Looking ahead, Obenshain said GLP-1 combinations make sense and suggested an all-oral regimen pairing an oral GLP-1 with lanifibranor could be attractive. He noted that resmetirom has been used alongside GLP-1s, citing a figure he said was about 50% based on public comments.
On strategic interest, he said some pharma executives have been “burned by PPAR” historically, but that he believes phase 3 data should address those concerns if positive.
On funding, Obenshain said Inventiva is “structuring ourselves to be able to launch this ourselves.” He said the company has cash runway to Q3 2027, assuming positive data and receipt of a third financing tranche of EUR 118 million, and that the additional runway would provide flexibility to determine next steps, including potential fundraising to support NDA approval and commercialization.

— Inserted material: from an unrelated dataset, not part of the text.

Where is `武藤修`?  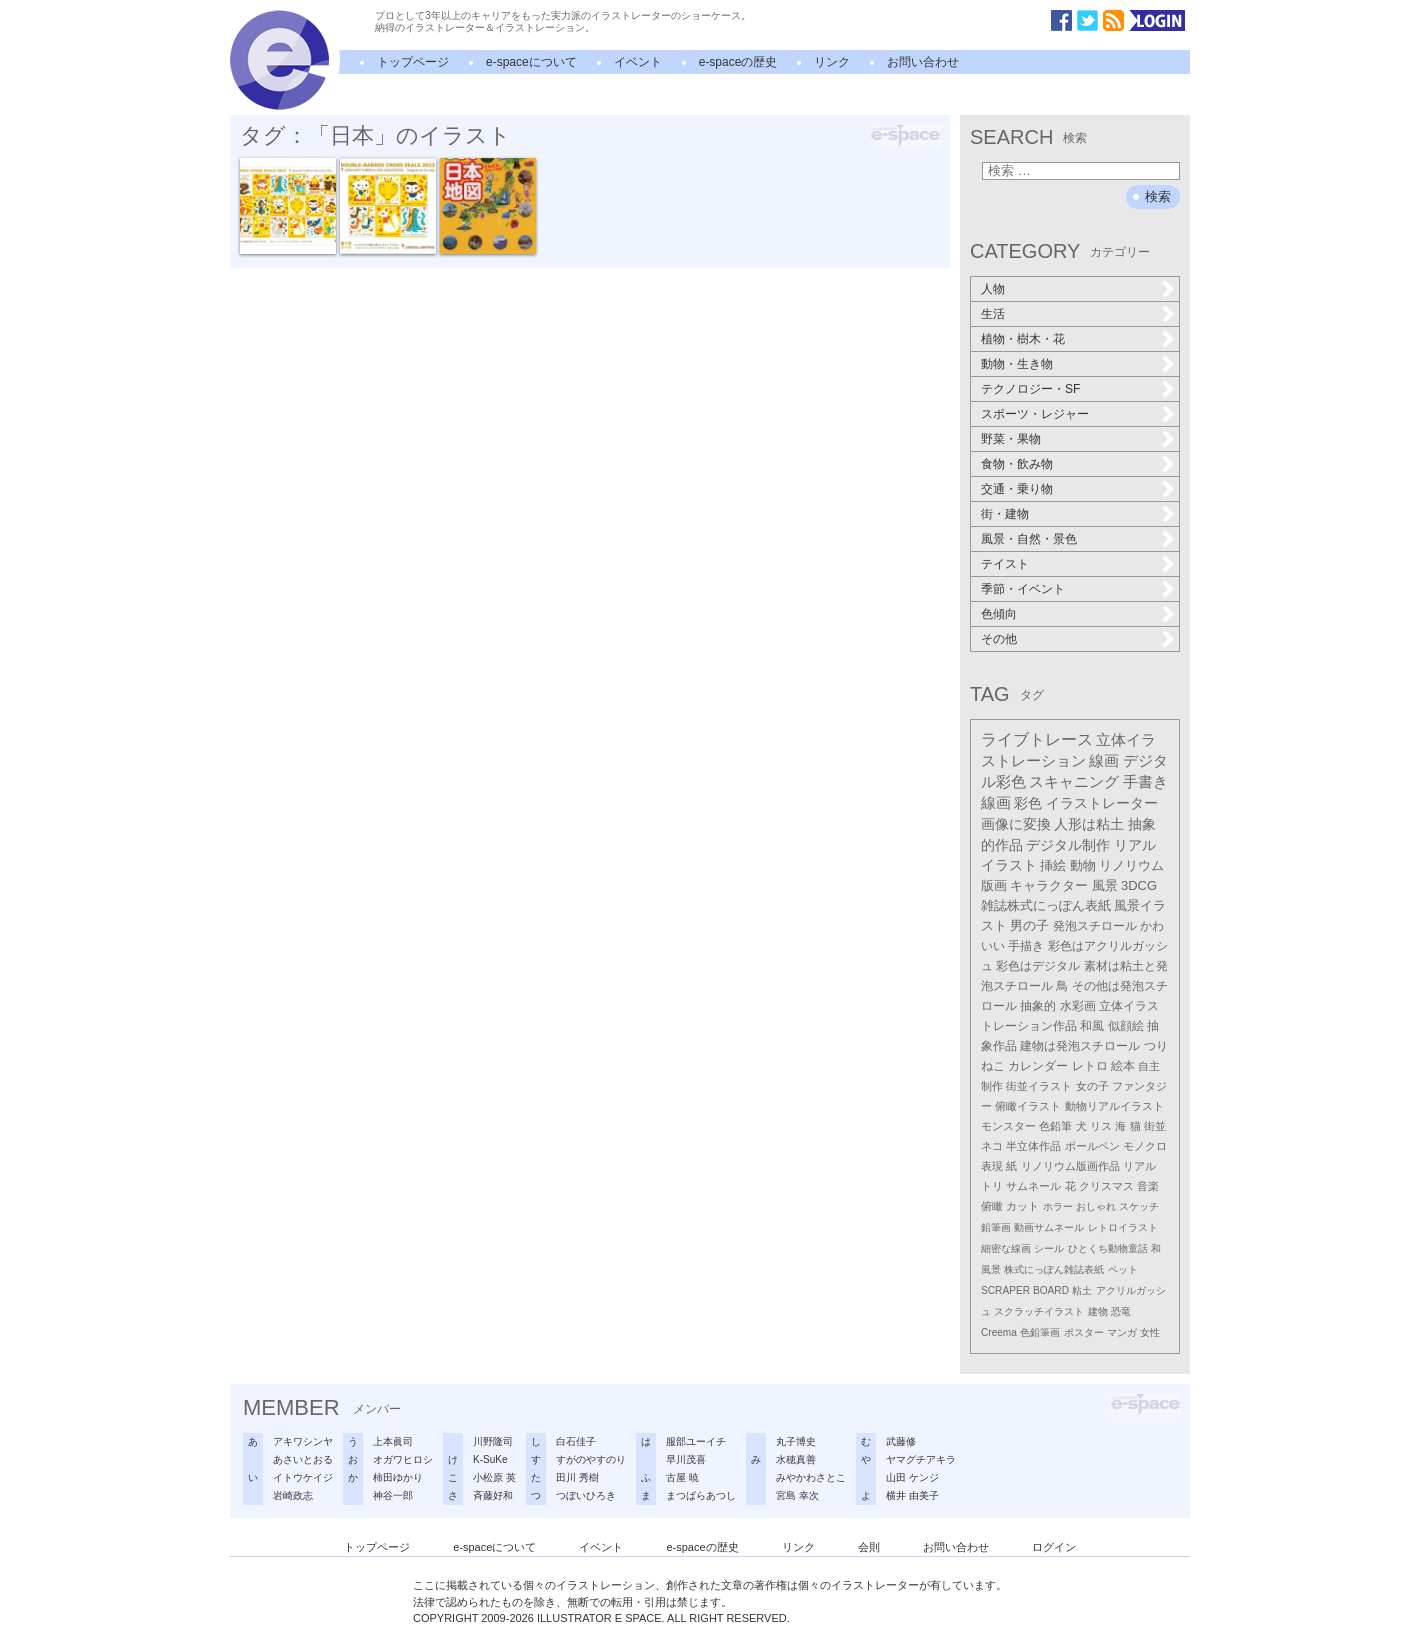 武藤修 is located at coordinates (901, 1441).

About Inventiva (NASDAQ:IVA)
Inventiva (NASDAQ: IVA) is a clinical‐stage biopharmaceutical company focused on the discovery, development and commercialization of small molecule therapies for the treatment of metabolic, inflammatory, and fibrotic diseases. The company’s core expertise lies in the modulation of nuclear receptors and signaling pathways that regulate fibrosis, inflammation and metabolic dysfunction. Inventiva’s scientific platform integrates medicinal chemistry, in vitro and in vivo pharmacology, and translational sciences to advance a diversified pipeline of therapeutic candidates.
The company’s lead asset, lanifibranor (IVA337), is a pan-PPAR agonist in Phase III development for nonalcoholic steatohepatitis (NASH) and has demonstrated anti-inflammatory and anti-fibrotic effects in preclinical and clinical studies.